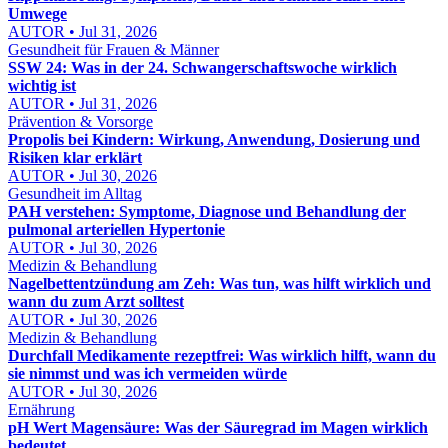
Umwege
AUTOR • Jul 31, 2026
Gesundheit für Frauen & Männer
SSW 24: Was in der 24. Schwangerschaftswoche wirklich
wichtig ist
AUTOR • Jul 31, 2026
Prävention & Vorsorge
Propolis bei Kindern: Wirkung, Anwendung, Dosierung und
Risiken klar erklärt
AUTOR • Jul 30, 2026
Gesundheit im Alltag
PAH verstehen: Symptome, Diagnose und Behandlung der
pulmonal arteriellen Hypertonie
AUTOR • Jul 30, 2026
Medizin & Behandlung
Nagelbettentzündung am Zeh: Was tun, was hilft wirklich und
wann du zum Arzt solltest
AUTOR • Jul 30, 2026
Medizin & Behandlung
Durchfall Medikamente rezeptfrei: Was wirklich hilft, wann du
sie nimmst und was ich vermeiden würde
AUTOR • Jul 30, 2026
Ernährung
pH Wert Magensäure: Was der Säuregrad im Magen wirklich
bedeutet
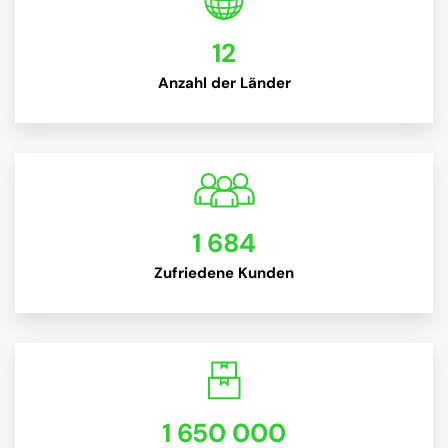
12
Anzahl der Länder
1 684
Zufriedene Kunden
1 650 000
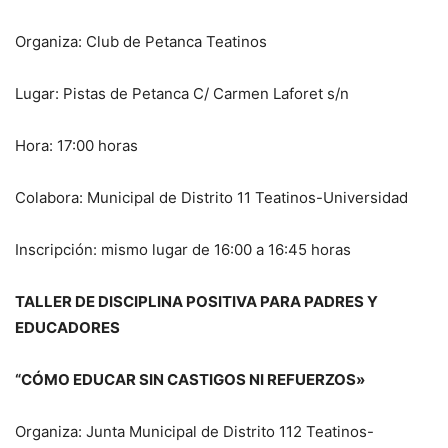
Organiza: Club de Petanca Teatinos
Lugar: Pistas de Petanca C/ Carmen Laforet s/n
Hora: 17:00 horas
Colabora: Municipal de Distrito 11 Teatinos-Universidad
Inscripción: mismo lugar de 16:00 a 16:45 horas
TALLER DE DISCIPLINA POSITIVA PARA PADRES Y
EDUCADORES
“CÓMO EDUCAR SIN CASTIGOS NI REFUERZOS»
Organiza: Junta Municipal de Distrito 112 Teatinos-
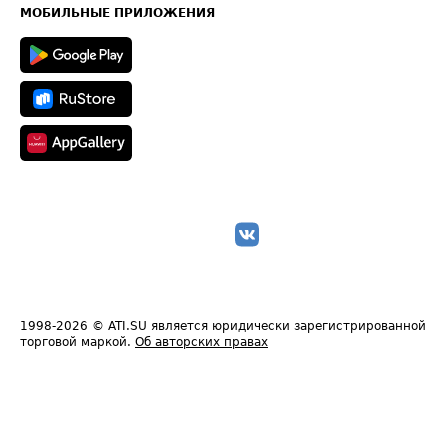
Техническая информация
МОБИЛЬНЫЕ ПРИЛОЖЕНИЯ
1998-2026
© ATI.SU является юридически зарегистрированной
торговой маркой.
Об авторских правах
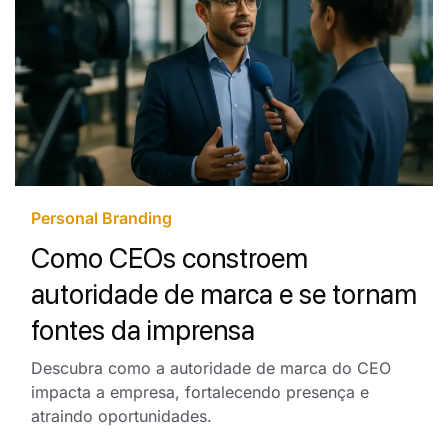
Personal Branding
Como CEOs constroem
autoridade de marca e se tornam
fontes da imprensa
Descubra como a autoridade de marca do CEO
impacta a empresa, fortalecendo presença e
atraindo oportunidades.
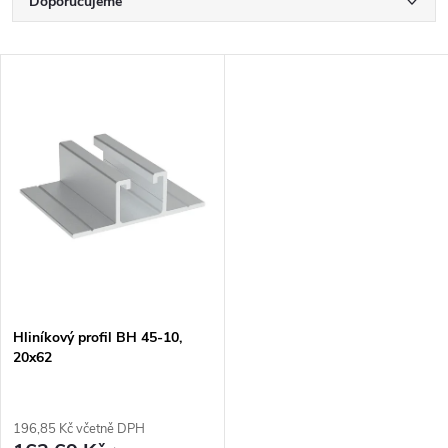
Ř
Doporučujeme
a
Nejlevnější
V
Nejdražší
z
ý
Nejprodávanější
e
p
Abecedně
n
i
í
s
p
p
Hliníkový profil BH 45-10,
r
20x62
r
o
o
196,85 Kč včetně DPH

==================================================

Task requirements —
The line containing "Hora: 17:00 horas" marks the start: set down exactly that line and every line after it through the last line of the data, without any pictures.

Exercise result —
Hora: 17:00 horas
Colabora: Municipal de Distrito 11 Teatinos-Universidad
Inscripción: mismo lugar de 16:00 a 16:45 horas
TALLER DE DISCIPLINA POSITIVA PARA PADRES Y
EDUCADORES
“CÓMO EDUCAR SIN CASTIGOS NI REFUERZOS»
Organiza: Junta Municipal de Distrito 112 Teatinos-
Техническая информация
МОБИЛЬНЫЕ ПРИЛОЖЕНИЯ
1998-2026
© ATI.SU является юридически зарегистрированной
торговой маркой.
Об авторских правах
Personal Branding
Como CEOs constroem
autoridade de marca e se tornam
fontes da imprensa
Descubra como a autoridade de marca do CEO
impacta a empresa, fortalecendo presença e
atraindo oportunidades.
Ř
Doporučujeme
a
Nejlevnější
V
Nejdražší
z
ý
Nejprodávanější
e
p
Abecedně
n
i
í
s
p
p
Hliníkový profil BH 45-10,
r
20x62
r
o
o
196,85 Kč včetně DPH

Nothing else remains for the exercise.